C'est marrant d'ailleurs parce que Brigitte Bardot, c'est quelqu'un que je n'ai jamais rencontré et dont j'ai des cinquantaines de lettres. Vous êtes né en 61, c'est quoi votre signe chinois ? Je ne sais pas mon signe chinois. Je ne me pose pas cette question, mais vous ferez l'analyse. Vous êtes bœuf ? Je ne sais pas. 61, bœuf, ça donne quoi un bœuf en politique ? Je ne sais pas. Vous savez que le fondateur de notre entreprise, M. De Gaulle, était tigre. Il était tigre ? Eh bien, moi, j'ai beaucoup d'admiration pour De Gaulle. Il paraît, c'est pour ça que vous en parle. Oui, parce que c'était un grand bonhomme qui a sauvé la France deux fois, ce qui n'est pas mal.
Je ne prétends la sauver qu'une fois déjà. Vous deviez me donner une qualité, un défaut ? Un défaut, on va commencer par le défaut, trop impatient et parfois considérant comme acquis ce qui ne l'est pas. C'est-à-dire que j'ai tendance à trouver, comment dire ? C'est dangereux, ça, hein ? Oui, oui, parce que je vais trop vite. Et puis, une qualité, j'en ai tellement que c'est difficile. L'immodestie, c'est le défaut, tiens. Non, je plaisante, il faut bien rigoler un peu. Bon, je vous avoue, vous n'êtes pas encore le favori de notre shortlist. On aura une réponse autour du 20 avril, on va décider avec le conseil d'administration. Parce que méfiez-vous des bons inventeurs, il y en a tellement.

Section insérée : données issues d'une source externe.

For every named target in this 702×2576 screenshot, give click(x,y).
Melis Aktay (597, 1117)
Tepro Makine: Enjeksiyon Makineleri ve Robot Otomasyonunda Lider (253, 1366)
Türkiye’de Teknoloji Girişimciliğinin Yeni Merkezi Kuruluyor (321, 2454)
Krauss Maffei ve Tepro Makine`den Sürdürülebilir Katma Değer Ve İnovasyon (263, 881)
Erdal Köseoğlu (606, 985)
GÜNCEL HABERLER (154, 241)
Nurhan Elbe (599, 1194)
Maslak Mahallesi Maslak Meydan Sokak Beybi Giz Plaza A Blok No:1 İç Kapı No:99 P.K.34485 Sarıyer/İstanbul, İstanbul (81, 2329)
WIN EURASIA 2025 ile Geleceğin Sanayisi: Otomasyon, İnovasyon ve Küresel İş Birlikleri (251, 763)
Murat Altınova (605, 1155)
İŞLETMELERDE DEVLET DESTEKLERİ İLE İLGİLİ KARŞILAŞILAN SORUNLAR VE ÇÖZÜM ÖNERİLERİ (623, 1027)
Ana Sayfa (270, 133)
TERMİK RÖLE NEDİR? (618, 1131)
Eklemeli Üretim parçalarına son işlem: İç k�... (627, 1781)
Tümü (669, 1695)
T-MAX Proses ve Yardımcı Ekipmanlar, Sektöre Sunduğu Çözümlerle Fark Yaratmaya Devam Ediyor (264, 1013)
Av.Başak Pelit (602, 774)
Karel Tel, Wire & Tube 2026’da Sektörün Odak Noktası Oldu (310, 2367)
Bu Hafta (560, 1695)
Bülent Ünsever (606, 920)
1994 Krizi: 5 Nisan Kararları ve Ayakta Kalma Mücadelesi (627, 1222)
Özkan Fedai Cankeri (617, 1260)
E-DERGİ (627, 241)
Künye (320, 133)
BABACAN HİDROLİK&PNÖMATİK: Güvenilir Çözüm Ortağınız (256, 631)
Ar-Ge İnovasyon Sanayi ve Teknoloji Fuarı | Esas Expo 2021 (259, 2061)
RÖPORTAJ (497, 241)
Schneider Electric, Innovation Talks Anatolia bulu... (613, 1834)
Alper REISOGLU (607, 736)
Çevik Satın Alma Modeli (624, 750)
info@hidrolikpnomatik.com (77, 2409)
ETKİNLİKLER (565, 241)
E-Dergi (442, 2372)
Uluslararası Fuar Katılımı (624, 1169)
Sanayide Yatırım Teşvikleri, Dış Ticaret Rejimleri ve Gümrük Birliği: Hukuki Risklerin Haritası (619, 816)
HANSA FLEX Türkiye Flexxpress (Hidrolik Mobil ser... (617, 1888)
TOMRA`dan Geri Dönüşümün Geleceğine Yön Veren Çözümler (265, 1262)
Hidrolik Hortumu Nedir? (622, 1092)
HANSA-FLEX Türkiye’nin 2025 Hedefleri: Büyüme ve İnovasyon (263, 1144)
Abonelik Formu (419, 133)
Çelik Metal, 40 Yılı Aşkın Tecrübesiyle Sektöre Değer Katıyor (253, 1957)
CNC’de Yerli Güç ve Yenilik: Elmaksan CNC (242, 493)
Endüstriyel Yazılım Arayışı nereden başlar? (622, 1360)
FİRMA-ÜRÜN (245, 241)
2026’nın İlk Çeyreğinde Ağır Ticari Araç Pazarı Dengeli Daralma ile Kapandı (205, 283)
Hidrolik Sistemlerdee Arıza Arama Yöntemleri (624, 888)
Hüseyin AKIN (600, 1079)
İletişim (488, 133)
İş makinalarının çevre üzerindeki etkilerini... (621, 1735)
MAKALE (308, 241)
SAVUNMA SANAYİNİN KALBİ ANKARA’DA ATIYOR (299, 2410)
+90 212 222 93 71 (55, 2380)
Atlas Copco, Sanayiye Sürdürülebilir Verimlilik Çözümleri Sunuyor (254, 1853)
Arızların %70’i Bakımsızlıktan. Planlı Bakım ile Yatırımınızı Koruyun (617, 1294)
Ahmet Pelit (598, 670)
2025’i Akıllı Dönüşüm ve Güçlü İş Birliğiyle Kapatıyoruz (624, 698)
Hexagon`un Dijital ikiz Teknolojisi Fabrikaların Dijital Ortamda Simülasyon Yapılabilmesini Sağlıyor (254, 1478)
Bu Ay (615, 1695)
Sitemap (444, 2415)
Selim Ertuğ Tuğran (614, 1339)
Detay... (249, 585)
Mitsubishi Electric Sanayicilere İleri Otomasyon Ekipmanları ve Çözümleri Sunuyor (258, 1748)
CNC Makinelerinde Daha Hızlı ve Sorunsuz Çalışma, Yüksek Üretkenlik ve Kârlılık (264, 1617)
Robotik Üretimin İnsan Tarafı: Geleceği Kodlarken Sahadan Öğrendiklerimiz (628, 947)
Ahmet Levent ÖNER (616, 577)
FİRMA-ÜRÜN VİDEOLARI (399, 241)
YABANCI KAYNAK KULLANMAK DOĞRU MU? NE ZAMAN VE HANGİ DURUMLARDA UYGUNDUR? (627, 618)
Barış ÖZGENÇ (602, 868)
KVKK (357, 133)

Je vois Hamon, il est extraordinaire ce mec. Qu'est-ce que vous en pensez ? Ça m'intéresse. Je vais vous dire, Hamon, il a du talent. C'est vrai que c'est un garçon de talent. Mais il a été de toutes les combinaisonnés du Parti Socialiste depuis 20 ans. Il a été comme un poisson dans l'eau de toute la vieille politique. Et il apparaît moderne, neuf et tout, faire battre le cœur de la France. Donc, pas de prétention salariale ? Aucune prétention salariale, c'est un honneur de servir la France. On s'en remercie. Merci, je vous dis à bientôt. Et on se revoit bientôt.